Thread: Not everything needs a Christian explanation Board: Oblivion / Ship of Fools.


To visit this thread, use this URL:
http://forum.ship-of-fools.com/cgi-bin/ultimatebb.cgi?ubb=get_topic;f=70;t=024239

Posted by deano (# 12063) on :
 
Why do some people feel the need to give everything a Christian explanation?

This morning my lad came down and said that he knew what the tinsel on Christmas tree’s represented. I always understood it to simply be a reminder of frost or snow that would normally be on trees out of doors at this time of year.

However he said that at Sunday school, our lay reader had explained that when Joseph, Mary and Jesus fled Bethlehem after being forewarned of the coming Slaughter of the Innocents, they hid in a cave, and a spider very quickly spun a web over the entrance. Some soldiers looking for them saw the cave but assumed that because the spider’s web was intact, nobody was in there, so they left. The tinsel on the Christmas tree is thus a symbolic reminder of the spider’s web!

Why do some people need to do that? Why try to force Christ into every small corner of the world? It really isn’t needed. It’s just silly.

It’s the same when I hear that an Easter egg represents the stone that was rolled across Christ’s tomb. It is unnecessary in my view.

Sometimes an egg is just an egg – a symbol of new life in the springtime – and sometimes tinsel is just snow.

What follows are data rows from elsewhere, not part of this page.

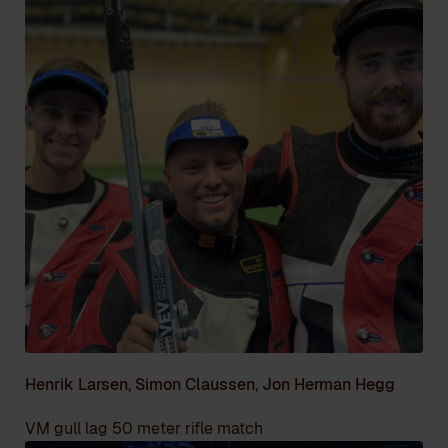
Henrik Larsen, Simon Claussen, Jon Herman Hegg
VM gull lag 50 meter rifle match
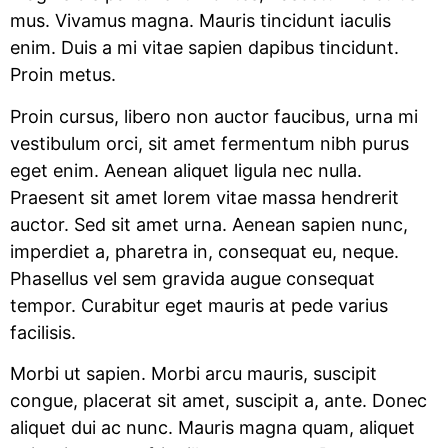
mus. Vivamus magna. Mauris tincidunt iaculis
enim. Duis a mi vitae sapien dapibus tincidunt.
Proin metus.
Proin cursus, libero non auctor faucibus, urna mi
vestibulum orci, sit amet fermentum nibh purus
eget enim. Aenean aliquet ligula nec nulla.
Praesent sit amet lorem vitae massa hendrerit
auctor. Sed sit amet urna. Aenean sapien nunc,
imperdiet a, pharetra in, consequat eu, neque.
Phasellus vel sem gravida augue consequat
tempor. Curabitur eget mauris at pede varius
facilisis.
Morbi ut sapien. Morbi arcu mauris, suscipit
congue, placerat sit amet, suscipit a, ante. Donec
aliquet dui ac nunc. Mauris magna quam, aliquet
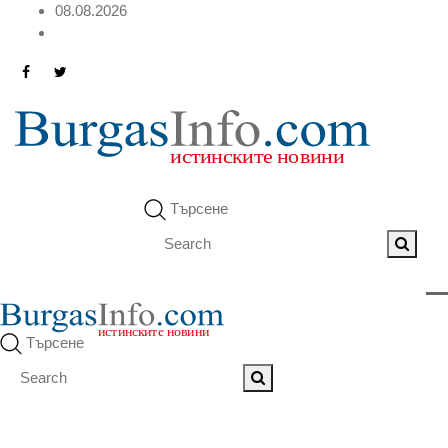
08.08.2026
Търсене
Търсене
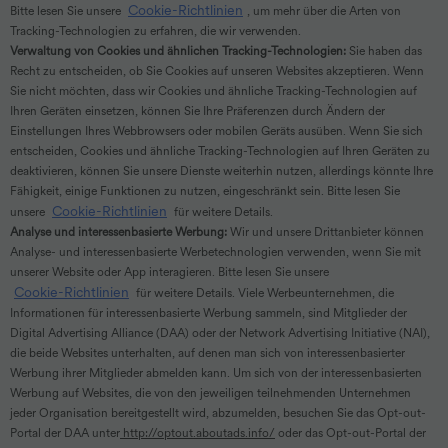
Cookie-Richtlinien
Bitte lesen Sie unsere
, um mehr über die Arten von
Tracking-Technologien zu erfahren, die wir verwenden.
Verwaltung von Cookies und ähnlichen Tracking-Technologien:
Sie haben das
Recht zu entscheiden, ob Sie Cookies auf unseren Websites akzeptieren. Wenn
Sie nicht möchten, dass wir Cookies und ähnliche Tracking-Technologien auf
Ihren Geräten einsetzen, können Sie Ihre Präferenzen durch Ändern der
Einstellungen Ihres Webbrowsers oder mobilen Geräts ausüben. Wenn Sie sich
entscheiden, Cookies und ähnliche Tracking-Technologien auf Ihren Geräten zu
deaktivieren, können Sie unsere Dienste weiterhin nutzen, allerdings könnte Ihre
Fähigkeit, einige Funktionen zu nutzen, eingeschränkt sein. Bitte lesen Sie
Cookie-Richtlinien
unsere
für weitere Details.
Analyse und interessenbasierte Werbung:
Wir und unsere Drittanbieter können
Analyse- und interessenbasierte Werbetechnologien verwenden, wenn Sie mit
unserer Website oder App interagieren. Bitte lesen Sie unsere
Cookie-Richtlinien
für weitere Details. Viele Werbeunternehmen, die
Informationen für interessenbasierte Werbung sammeln, sind Mitglieder der
Digital Advertising Alliance (DAA) oder der Network Advertising Initiative (NAI),
die beide Websites unterhalten, auf denen man sich von interessenbasierter
Werbung ihrer Mitglieder abmelden kann. Um sich von der interessenbasierten
Werbung auf Websites, die von den jeweiligen teilnehmenden Unternehmen
jeder Organisation bereitgestellt wird, abzumelden, besuchen Sie das Opt-out-
Portal der DAA unter
http://optout.aboutads.info/
oder das Opt-out-Portal der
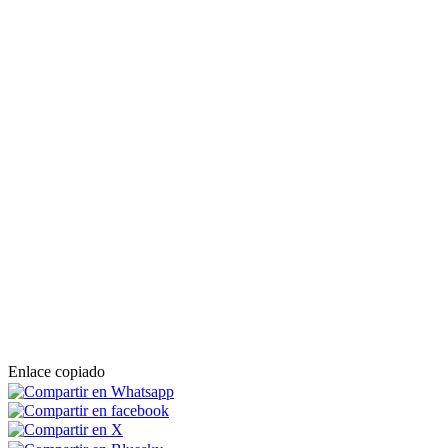
Enlace copiado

Nothing would be lost from the messages of Christmas and Easter by letting the tinsel and the egg have meanings away from Christianity, so why stretch things to force a meaning in there?

Our Lay Reader is a lovely person and she works very hard for the church organising things and if she didn’t run the Sunday School I guess nobody would, so I think we’ll let her have her little bit of silliness. I told my lad though to not always accept things like that at face value, but why do some feel the need to find a Christian explanation for every single thing?
 
Posted by fletcher christian (# 13919) on :
 
posted by deano:
quote:

Why try to force Christ into every small corner of the world?

therein lies your answer
 
Posted by deano (# 12063) on :
 
I don't think it is an answer to the question though, FC.

Not every Christian feels the need to do that. I believe God is big enough to cope without having to pretend that tinsel is a protective spiders web!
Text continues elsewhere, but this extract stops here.